The tent shaped construction from the 1960s did not offer too much comfort so far: darkened wood panels on the ceiling, ageing face concrete and the sluggish floor heating did not achieve room temperature in winter beyond 13° C, because lack of insulation losing heat to the ground.
So, a concept for increased comfort was the task for Transsolar, with the annual energy consumption of 265,000 kWh for heating expected to decrease – or at least result in some warmth in winter. An overall renovation was out of the question due to the costs, but it is important to understand that the use of a church does not correspond to that of a residential building. Therefore, the idea was to implement heating only in areas where people usually are located.
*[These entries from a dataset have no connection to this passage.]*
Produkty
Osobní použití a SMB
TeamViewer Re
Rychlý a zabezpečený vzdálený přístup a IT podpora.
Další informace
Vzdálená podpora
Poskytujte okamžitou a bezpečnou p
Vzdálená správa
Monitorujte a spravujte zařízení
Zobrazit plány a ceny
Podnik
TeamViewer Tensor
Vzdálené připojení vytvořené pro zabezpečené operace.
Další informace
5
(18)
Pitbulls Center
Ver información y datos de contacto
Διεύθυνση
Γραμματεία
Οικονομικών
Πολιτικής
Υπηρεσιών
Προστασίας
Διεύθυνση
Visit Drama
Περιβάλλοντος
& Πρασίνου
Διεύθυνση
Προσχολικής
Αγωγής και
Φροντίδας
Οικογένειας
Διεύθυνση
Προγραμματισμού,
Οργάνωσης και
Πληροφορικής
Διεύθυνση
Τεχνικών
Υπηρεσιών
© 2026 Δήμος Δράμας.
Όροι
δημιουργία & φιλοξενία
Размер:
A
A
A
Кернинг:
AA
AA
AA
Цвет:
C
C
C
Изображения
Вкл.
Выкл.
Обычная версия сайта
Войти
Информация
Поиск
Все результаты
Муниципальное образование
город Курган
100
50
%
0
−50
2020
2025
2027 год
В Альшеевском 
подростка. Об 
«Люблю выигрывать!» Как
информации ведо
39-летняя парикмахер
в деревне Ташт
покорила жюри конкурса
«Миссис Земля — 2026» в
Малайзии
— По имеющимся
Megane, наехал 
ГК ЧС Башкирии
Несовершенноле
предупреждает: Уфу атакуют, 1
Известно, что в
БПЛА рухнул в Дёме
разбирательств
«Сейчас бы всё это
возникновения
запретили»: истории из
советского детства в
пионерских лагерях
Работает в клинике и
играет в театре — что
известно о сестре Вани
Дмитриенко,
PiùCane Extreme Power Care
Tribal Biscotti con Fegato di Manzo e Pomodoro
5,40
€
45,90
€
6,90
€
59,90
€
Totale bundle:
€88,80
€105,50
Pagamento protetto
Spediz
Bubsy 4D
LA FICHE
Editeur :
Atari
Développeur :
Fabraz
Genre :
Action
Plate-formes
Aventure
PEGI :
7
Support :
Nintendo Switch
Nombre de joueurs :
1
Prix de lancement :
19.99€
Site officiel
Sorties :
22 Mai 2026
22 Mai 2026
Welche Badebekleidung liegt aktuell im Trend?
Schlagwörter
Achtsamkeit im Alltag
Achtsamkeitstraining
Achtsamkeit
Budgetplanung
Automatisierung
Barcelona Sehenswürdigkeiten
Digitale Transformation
The top layer of the floor comprising of old bricks had to give way for an insulation towards the ground and for the modern underfloor heating in the screed of the area where the pews are, ready to heat the “congregation island” on demand. Bright terrazzo coatings blend well with the new radiant heat. In case of a very cold winter, the church benches can additionally be heated electrically, radiators were unwanted.
The new underfloor heating also has potential for future expansion. Once the funds for further refurbishment are there, photovoltaic modules could deliver energy from the roof, as suggested by Transsolar. The steep slope facing South is well suited well for PV. The energy generated could then do both, directly feed the pew heating and provide a heat pump to gain free heating energy, e.g. from the air outside.